The workflow below demonstrates how the sampling stage can streamline the QA process by routing only a small subset of data for manual review by the Board of Certified Radiologists. With annotators (Residents) who are well-trained in the labeling task, 90% of annotated data can be sent straight to the Complete stage. The remaining 10% will be manually reviewed, thus saving time and reducing costs associated with manual data review of each file. This approach ensures that the critical data is reviewed by the specialist team, while minimizing the time and effort required for manual review.

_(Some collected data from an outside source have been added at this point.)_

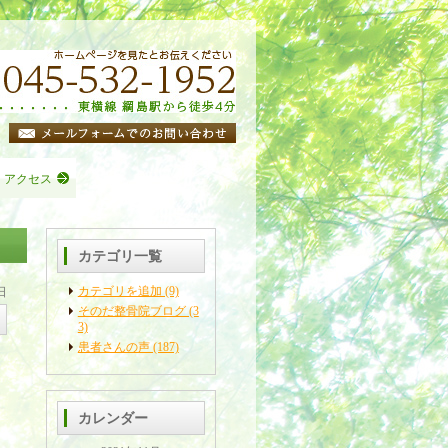
・アクセス
カテゴリ一覧
カテゴリを追加 (9)
日
そのだ整骨院ブログ (3
3)
患者さんの声 (187)
カレンダー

In this example, let’s look at how you can set up a sampling stage to measure the consistency of annotations throughout the time period.
By setting up a sampling stage and adding the consensus stage to the workflow, users can route 80% of their data to be annotated by a trusted labeler and 20% of data to be labeled independently in the consensus stage by two additional annotators.
This approach allows for continual monitoring of the consistency of annotations from each annotator and ensures that the accuracy of annotations is not compromised (e.g. due to annotator fatigue) as new data is added to the project.
Here’s another version of how you might want to set up your workflow with two sampling stages to measure the consistency of annotations for not one, but two annotators.
Another powerful use case for the V7 sampling stage feature is auditing the performance of AI models and identifying errors that can help improve their accuracy. In the example below, the Sampling Stage is used to route sample A to the Logic Stage, where annotations with the bounding box class “Nodule” are reviewed by a Senior Reviewer. The remaining data is sent to a regular Review Stage.
By leveraging the sampling stage in combination with the Logic Stage, users can easily identify areas where an AI model may be underperforming for specific classes or types of annotations. If underperformance is identified for a particular class, users can improve the model's accuracy by feeding it more relevant data and re-training it.
To take this further, consider a case where at the beginning you might want to review 100% of all nodules to identify where you need to improve your training data, but as you gain confidence in your model you may decrease this over time until you are only reviewing 10% of these annotations.
Finally, you can leverage the sampling stage to for a granular QA of a chosen class in your dataset. This is particularly useful when dealing with rare, difficult, or subjective classes that require specialist knowledge for accurate labeling.
In the example below, we used the Logic stage to route annotations with classes “Nodule” and “Pneumonia” to the Sampling Stage and then 50% of them are sent to the Senior Reviewer stage to ensure that they are labeled correctly. This approach enables users to set up an efficient and flexible QA system that ensures high-quality annotations of difficult or specialized classes within the dataset.